Occupational therapy as a profession is based on the premise that everyone is entitled to a life that strikes a balance between work and leisure, one that includes independence in daily activities. For those who are recently released from prison or suffering from mental illness however, this may be difficult. Social stigma combined with personal difficulties may prevent these individuals from leading a balanced and independent life. In such cases Occupational therapists can assist them by advocating for their rights and benefits, while helping them to identify their skills and learn new ones, so they may lead productive lives. New York State Occupational Therapy Association (NYSOTA)’s ‘OTs Walk with NAMI’ pep rally on February 6th at Touro College, drew attention to this premise.
The evening began with a performance by Figures in Flight Released, a modern dance troupe which includes formerly incarcerated men. These men use this group as a means to express their life experiences. “Modern dance,” said Andre Noel, the troupe’s director, “is a venue to express ourselves emotionally; (to) go into ourselves and dance our hearts out. We may not be able to express our emotions through words, but we can, through dance.” By finding a way to express their emotions in a productive and meaningful way, these men avoid one of the common causes of re-incarceration.
According to the Bureau of Justice Statistics, nearly 63% of offenders released from prison, were re-incarcerated within 3 years.
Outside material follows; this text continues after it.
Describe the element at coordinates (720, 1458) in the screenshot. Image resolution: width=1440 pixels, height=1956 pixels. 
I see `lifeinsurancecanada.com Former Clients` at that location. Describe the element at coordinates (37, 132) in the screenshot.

Although there may be many reasons for this, the most common one was their inability to adjust back to life outside of prison, one that required them to find and maintain jobs and re-establish relationships with family and friends while avoiding the people who initially led them into trouble. Additionally, if their lives on the outside did not go according to their plans, their inability to handle the resultant frustration, contributed to the overall difficulties in readjustment. Many offenders revert to the life that initially led them to prison, after being unable to find a job and manage their money, or avoid drugs, and as a result find themselves back in prison. Occupational therapy could be a great resource in helping these men build the necessary skills to stay out of prison; but as such, prisoners remain an underserved population.
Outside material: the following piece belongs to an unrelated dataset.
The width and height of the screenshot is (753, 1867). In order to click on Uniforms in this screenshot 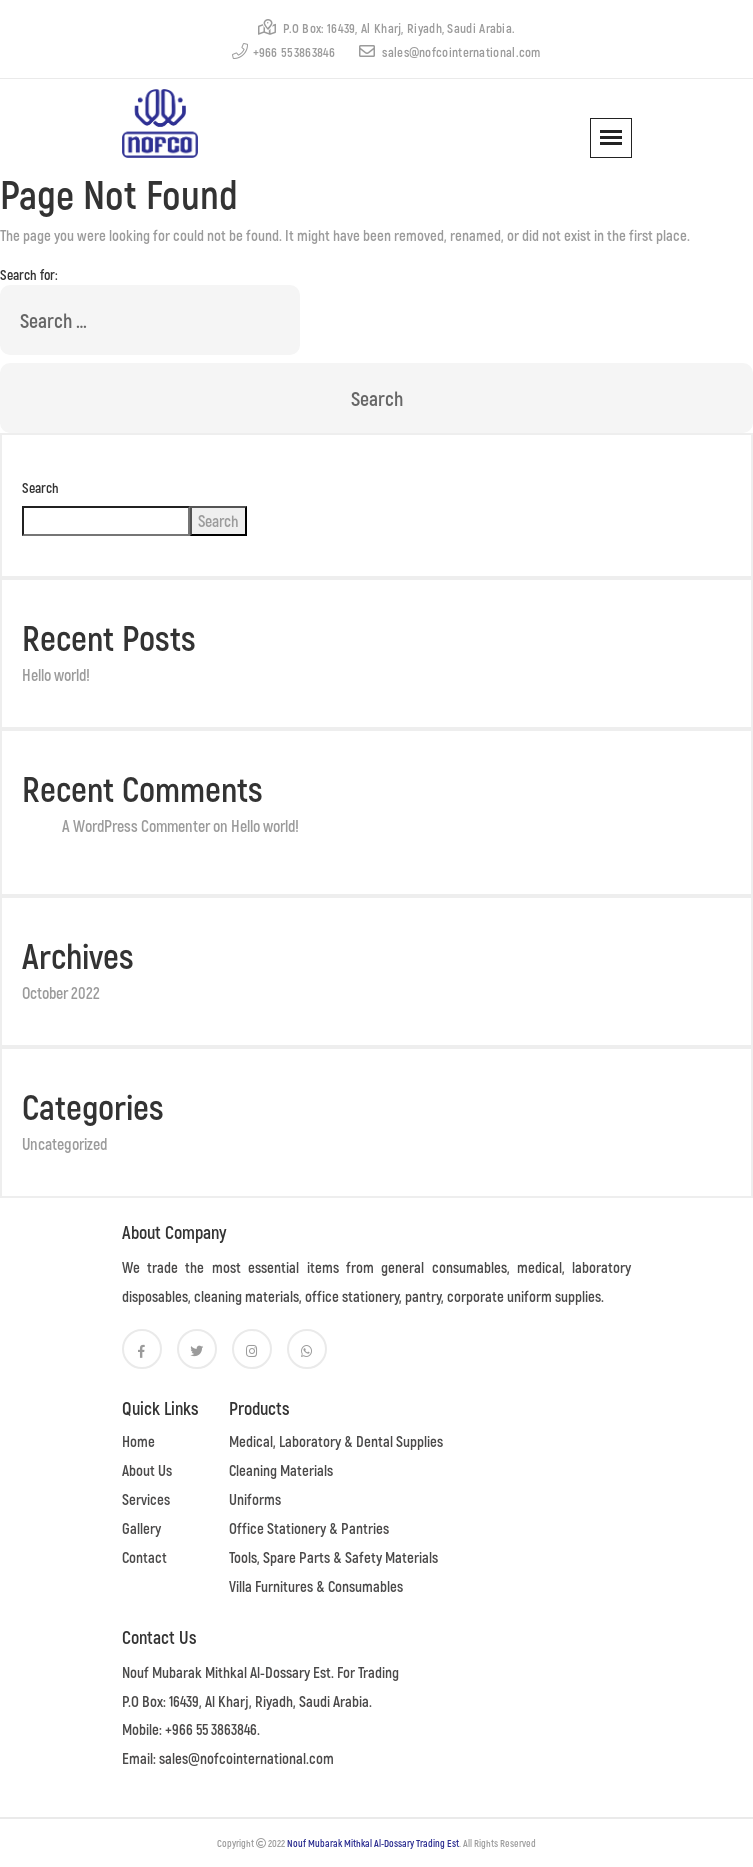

The evening continued with a presentation by NAMI, or the National Alliance on Mental Illness. NAMI is an advocacy organization that provides education for those who are affected by mental illnesses, another underserved population. This year, NAMI’s 8th annual walk, their largest fundraiser of the year, is on May 10th, and will begin at the South Street Seaport Promenade. Every year, NYSOTA sponsors a team, ‘OTs Walk with NAMI’, to walk together in support of this organization. This year, students from NYU’s Class of 2016 will be joining them. For more information, those interested may contact Ariel Roth at email@example.com.
The final presentation of the evening was given by Jeff Tomlinson regarding Lobby Day, which is set to take place on February 26th in Albany. On Lobby Day, occupational therapy practitioners, assistants and students can meet their legislators to discuss any legislation that may impact the profession. This year, there are 3 things on NYSOTA’s agenda: diminished funding for early intervention services, licensure for occupational therapy assistants, and occupational therapy services being covered under worker’s compensation. For more information regarding Lobby Day, Jeff can be reached at firstname.lastname@example.org.
NYSOTA’s ‘OTs walk with NAMI’ pep rally reiterated what an important resource occupational therapy services can be. There are many areas that occupational therapists can provide support, but it is also clear that many cannot avail of these services. By expanding the horizons of where occupational therapists can practice, services can be brought to populations that do not currently have access to them.